* **Exercise details**
Copy each line of the following data that contains "Privacy".

* **Supplied information**
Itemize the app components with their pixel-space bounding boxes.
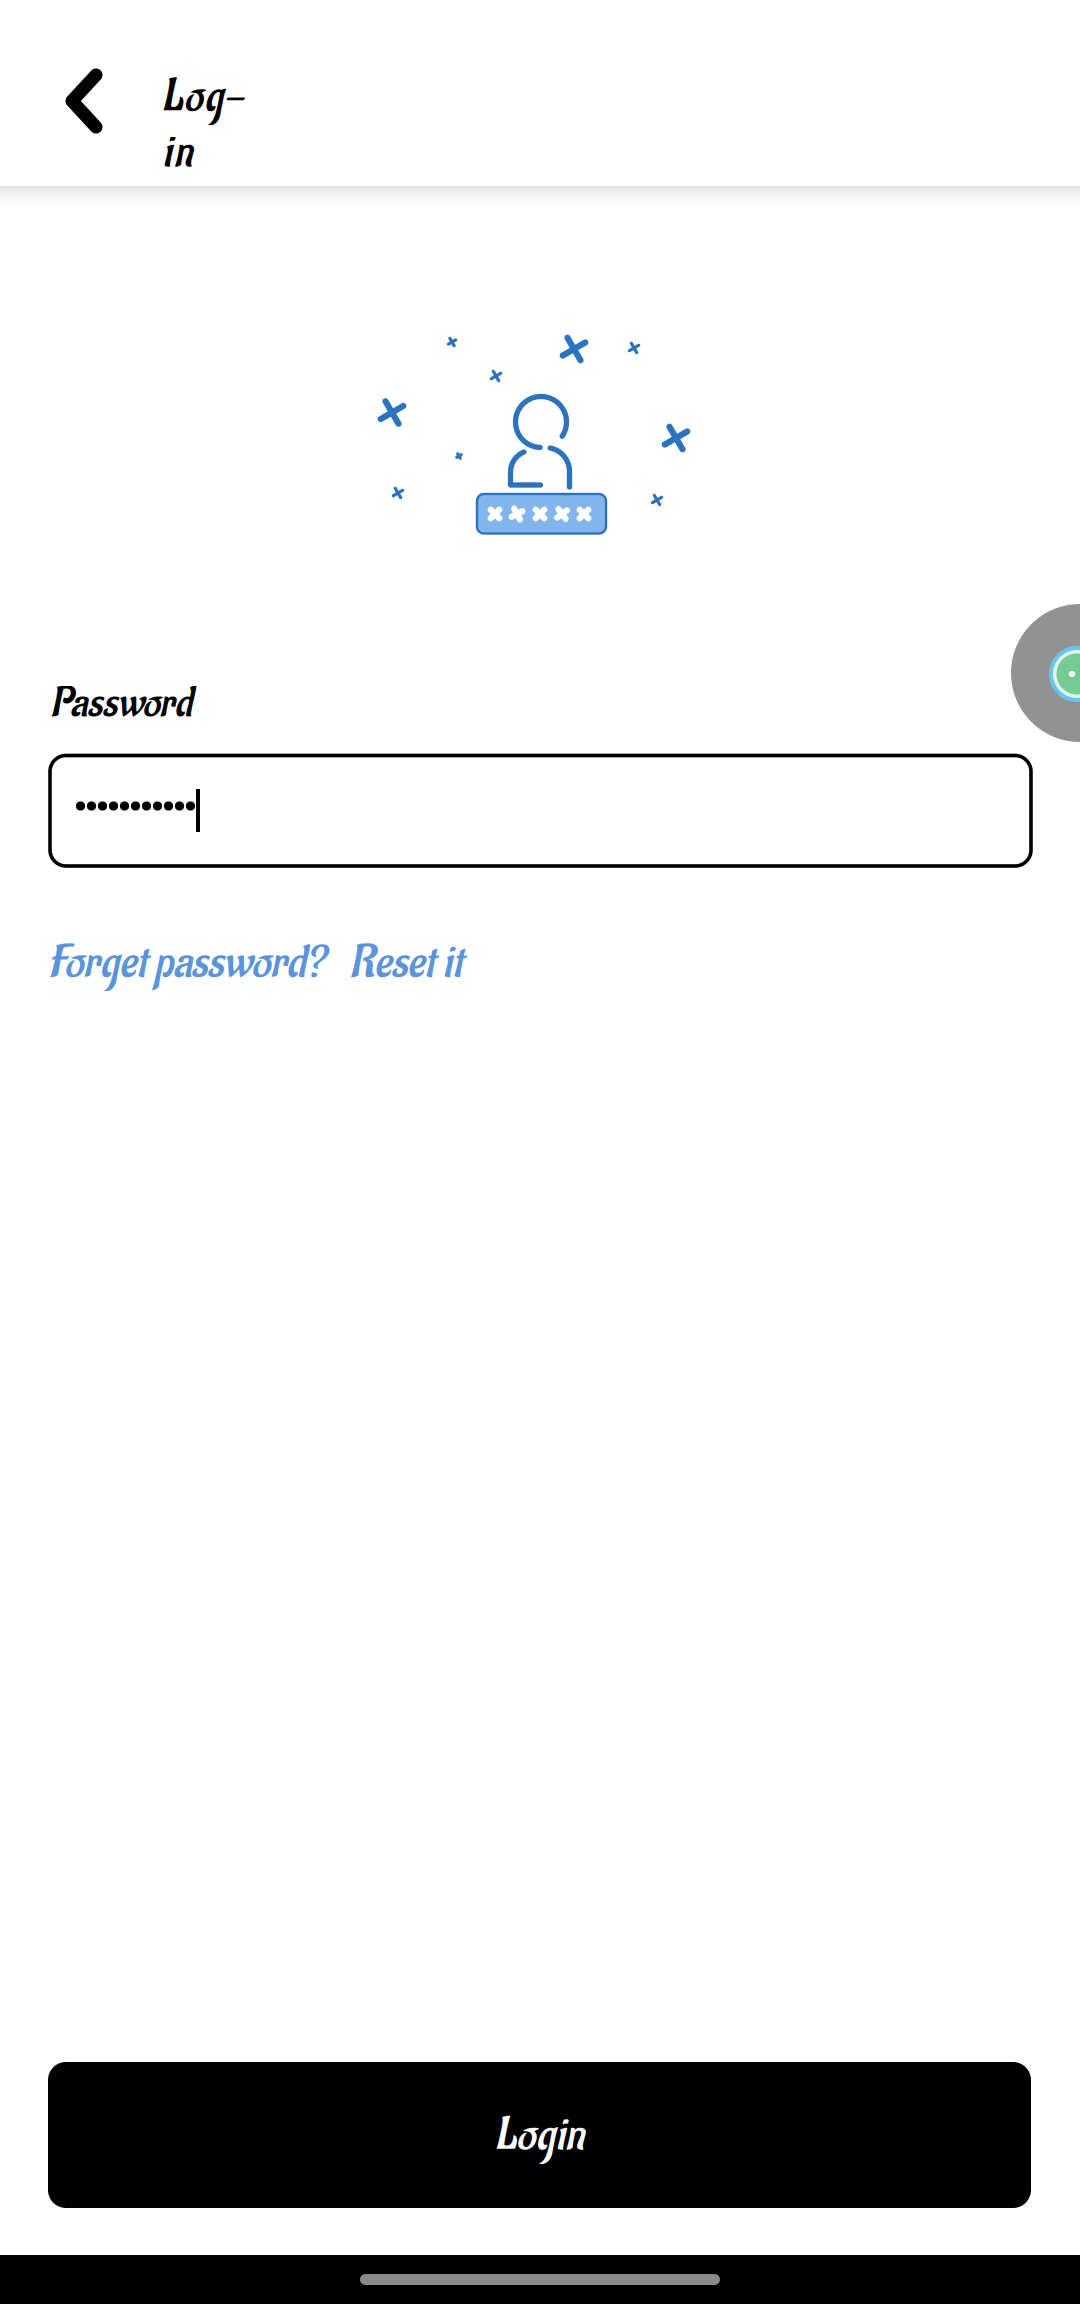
staticText: Login bbox=[495, 2106, 584, 2164]
button[interactable]: Back bbox=[48, 44, 114, 142]
staticText: Forget password? Reset it bbox=[48, 934, 462, 991]
staticText: Login bbox=[162, 69, 254, 125]
staticText: Password bbox=[50, 678, 192, 730]
button[interactable]: Forget password? Reset it bbox=[48, 934, 462, 991]
button[interactable]: Login bbox=[48, 2062, 1031, 2208]
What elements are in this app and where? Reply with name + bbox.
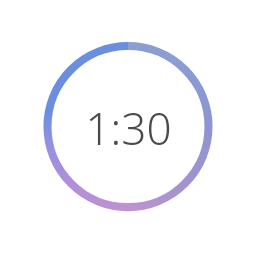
button[interactable]: 1:30 [85, 98, 172, 158]
other: Timer progress ring [0, 0, 256, 256]
button[interactable]: Timer progress ring [0, 0, 256, 256]
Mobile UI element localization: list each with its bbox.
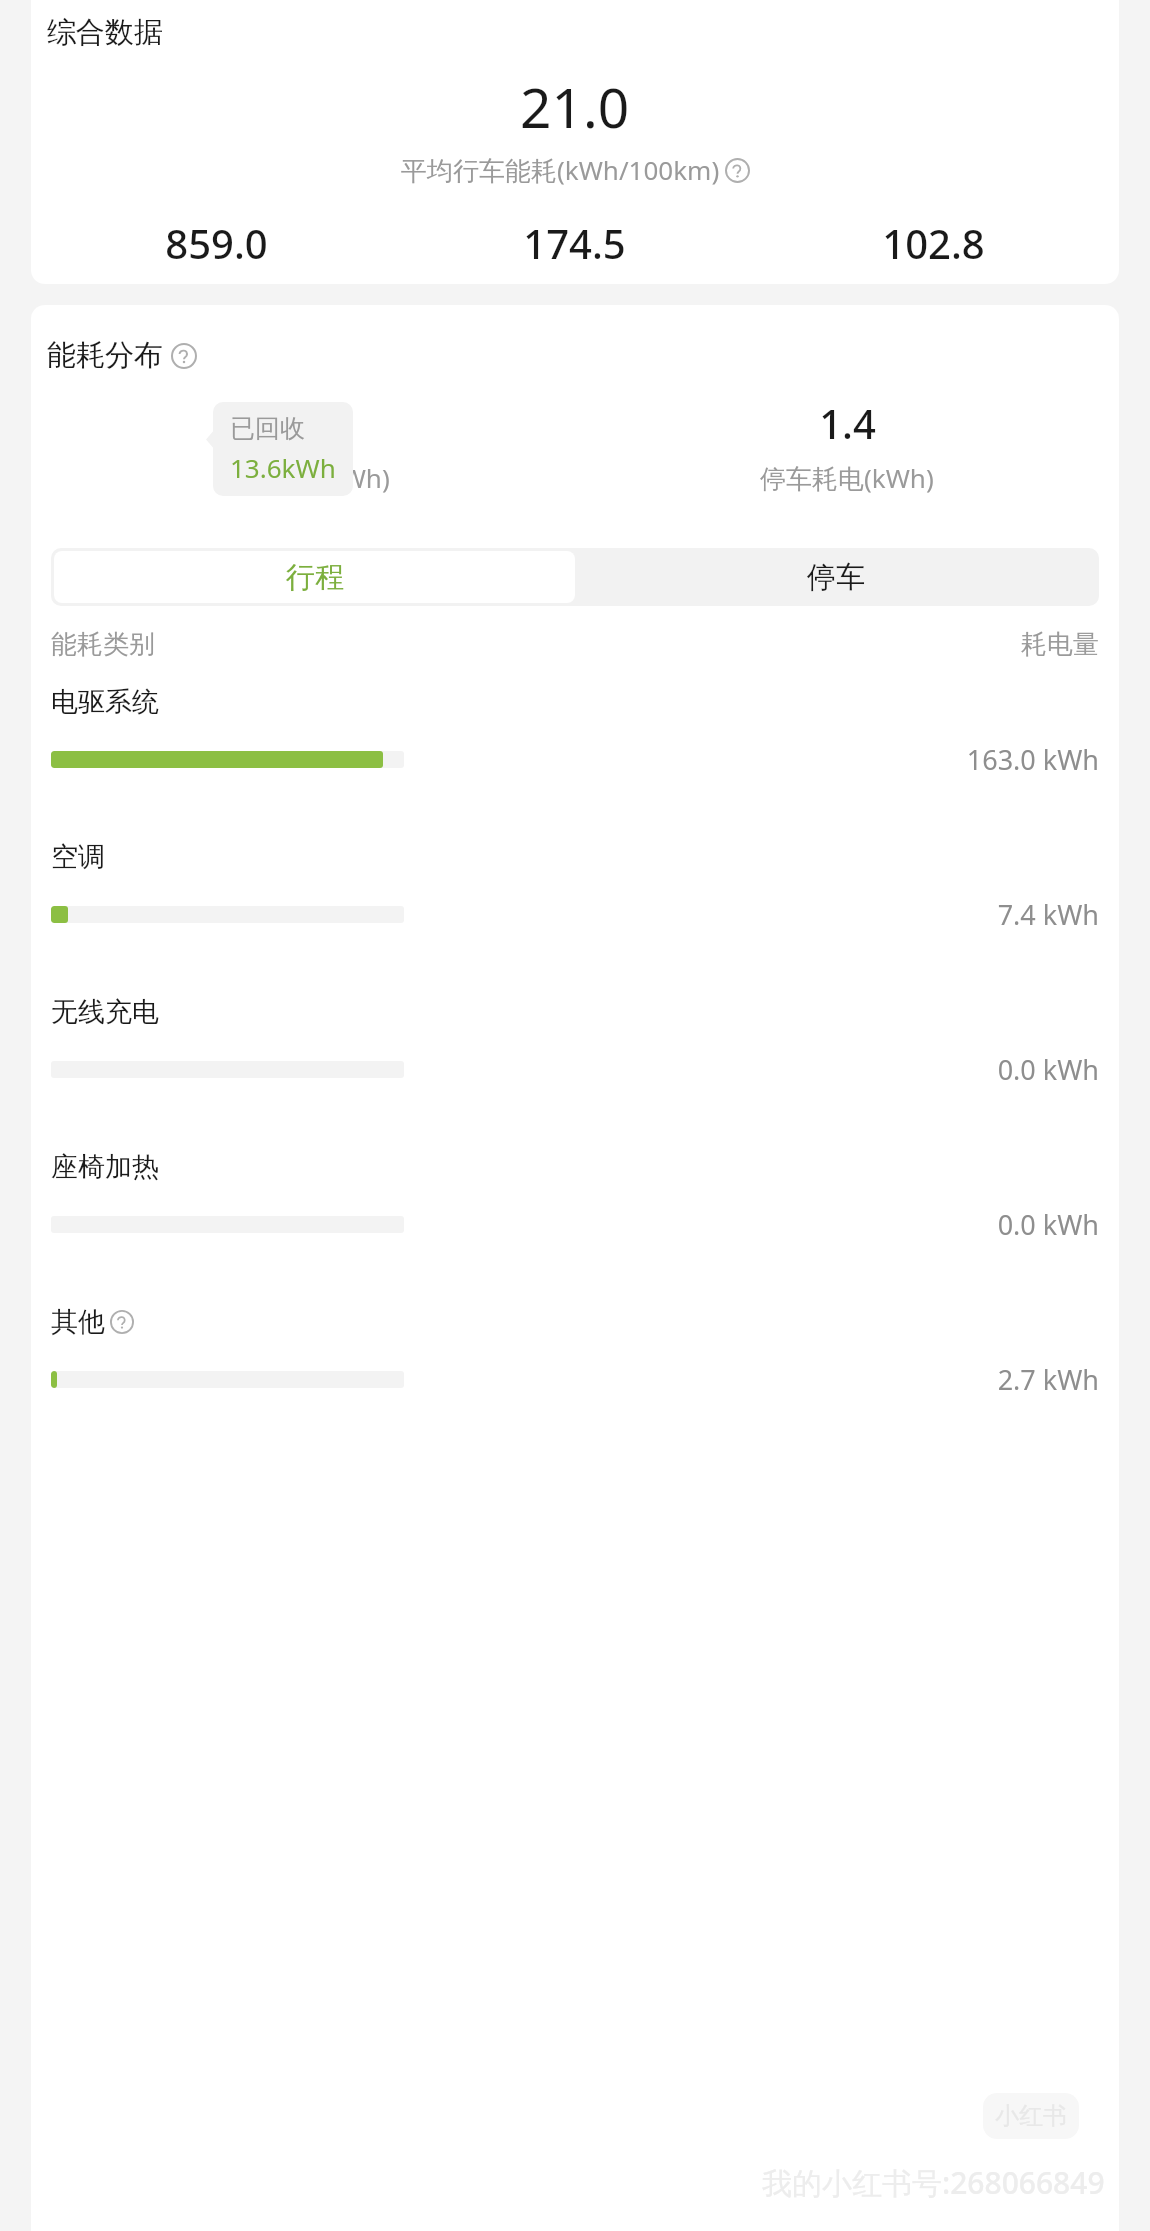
staticText: 0.0 kWh bbox=[997, 1206, 1099, 1243]
staticText: 座椅加热 bbox=[51, 1150, 159, 1184]
staticText: 耗电量 bbox=[1021, 628, 1099, 661]
staticText: 小红书 bbox=[995, 2101, 1067, 2131]
staticText: 我的小红书号:268066849 bbox=[762, 2162, 1105, 2203]
staticText: 163.0 kWh bbox=[966, 741, 1099, 778]
staticText: 13.6kWh bbox=[230, 450, 336, 485]
staticText: 综合数据 bbox=[47, 14, 163, 51]
staticText: 0.0 kWh bbox=[997, 1051, 1099, 1088]
staticText: 行程耗电(kWh) bbox=[216, 460, 390, 496]
staticText: 173.1 bbox=[252, 396, 355, 450]
staticText: 1.4 bbox=[819, 396, 876, 450]
staticText: 2.7 kWh bbox=[997, 1361, 1099, 1398]
staticText: 平均行车能耗(kWh/100km) bbox=[401, 152, 720, 188]
staticText: 已回收 bbox=[230, 413, 305, 444]
staticText: 能耗分布 bbox=[47, 337, 163, 374]
staticText: 空调 bbox=[51, 840, 105, 874]
staticText: 行程 bbox=[286, 559, 344, 596]
staticText: 859.0 bbox=[165, 216, 268, 270]
button[interactable]: 行程 bbox=[54, 551, 575, 603]
staticText: 7.4 kWh bbox=[997, 896, 1099, 933]
staticText: 电驱系统 bbox=[51, 685, 159, 719]
staticText: 174.5 bbox=[523, 216, 626, 270]
staticText: 21.0 bbox=[520, 69, 630, 144]
staticText: 停车 bbox=[807, 559, 865, 596]
button[interactable]: 停车 bbox=[575, 551, 1096, 603]
staticText: 102.8 bbox=[882, 216, 985, 270]
staticText: 能耗类别 bbox=[51, 628, 155, 661]
staticText: 其他 bbox=[51, 1305, 105, 1339]
staticText: 无线充电 bbox=[51, 995, 159, 1029]
staticText: 停车耗电(kWh) bbox=[760, 460, 934, 496]
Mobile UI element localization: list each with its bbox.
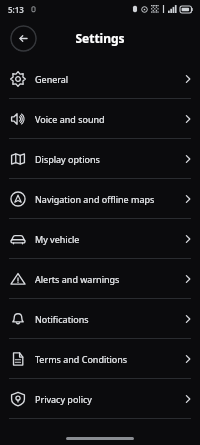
button[interactable]: Back <box>10 25 37 52</box>
staticText: Voice and sound <box>35 113 105 125</box>
button[interactable]: Navigation and offline maps <box>0 179 200 219</box>
button[interactable]: Voice and sound <box>0 99 200 139</box>
staticText: Display options <box>35 153 100 165</box>
button[interactable]: Notifications <box>0 299 200 339</box>
staticText: Terms and Conditions <box>35 353 128 365</box>
staticText: Notifications <box>35 313 89 325</box>
staticText: Settings <box>75 30 125 46</box>
staticText: Privacy policy <box>35 393 92 405</box>
staticText: Navigation and offline maps <box>35 193 155 205</box>
button[interactable]: Display options <box>0 139 200 179</box>
button[interactable]: Privacy policy <box>0 379 200 419</box>
button[interactable]: Alerts and warnings <box>0 259 200 299</box>
button[interactable]: My vehicle <box>0 219 200 259</box>
button[interactable]: General <box>0 59 200 99</box>
staticText: General <box>35 73 69 85</box>
staticText: Alerts and warnings <box>35 273 120 285</box>
button[interactable]: Terms and Conditions <box>0 339 200 379</box>
staticText: My vehicle <box>35 233 80 245</box>
staticText: 5:13 <box>8 4 24 15</box>
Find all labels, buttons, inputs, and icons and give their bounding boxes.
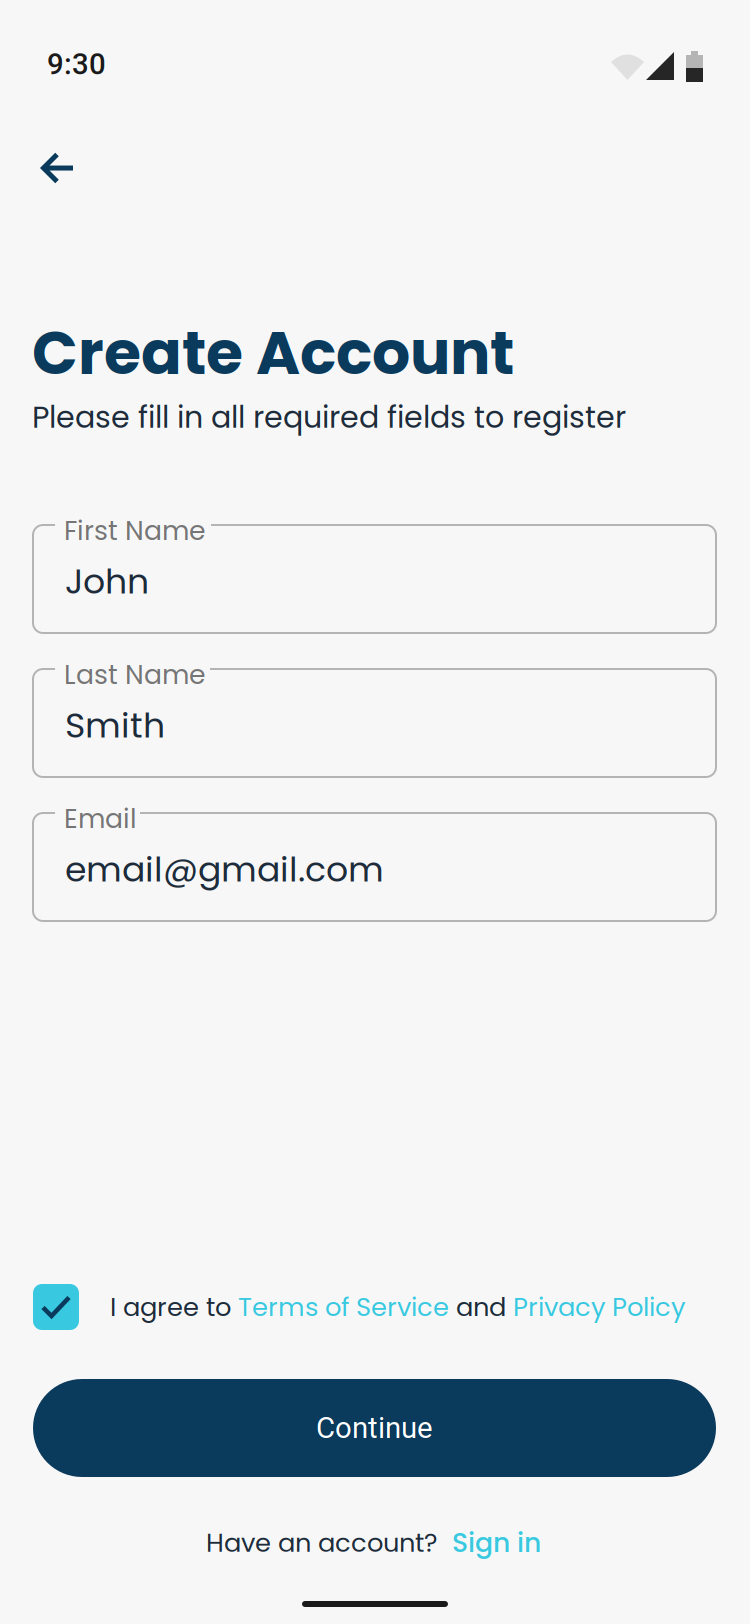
staticText: 9:30: [47, 47, 106, 81]
staticText: Please fill in all required fields to re…: [32, 396, 626, 438]
staticText: I agree to: [110, 1289, 238, 1325]
button[interactable]: Terms of Service: [238, 1289, 449, 1325]
staticText: Sign in: [452, 1524, 541, 1561]
staticText: Last Name: [64, 656, 206, 693]
staticText: Terms of Service: [238, 1289, 449, 1325]
staticText: First Name: [64, 512, 206, 549]
staticText: and: [449, 1289, 513, 1325]
staticText: Have an account?: [206, 1525, 437, 1561]
staticText: Email: [64, 800, 137, 837]
button[interactable]: Privacy Policy: [513, 1289, 685, 1325]
button[interactable]: Back: [22, 132, 94, 204]
staticText: John: [65, 557, 149, 606]
staticText: Create Account: [32, 311, 514, 395]
staticText: Smith: [65, 701, 165, 750]
staticText: Continue: [316, 1411, 433, 1445]
button[interactable]: I agree to the terms: [33, 1284, 79, 1330]
button[interactable]: Continue: [33, 1379, 716, 1477]
staticText: email@gmail.com: [65, 845, 384, 894]
staticText: Privacy Policy: [513, 1289, 685, 1325]
button[interactable]: Sign in: [452, 1524, 541, 1561]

* **Response box**
staticText: Privacy policy <box>35 393 92 405</box>
button[interactable]: Privacy policy <box>0 379 200 419</box>
button[interactable]: Privacy Policy: [513, 1289, 685, 1325]
staticText: Privacy Policy: [513, 1289, 685, 1325]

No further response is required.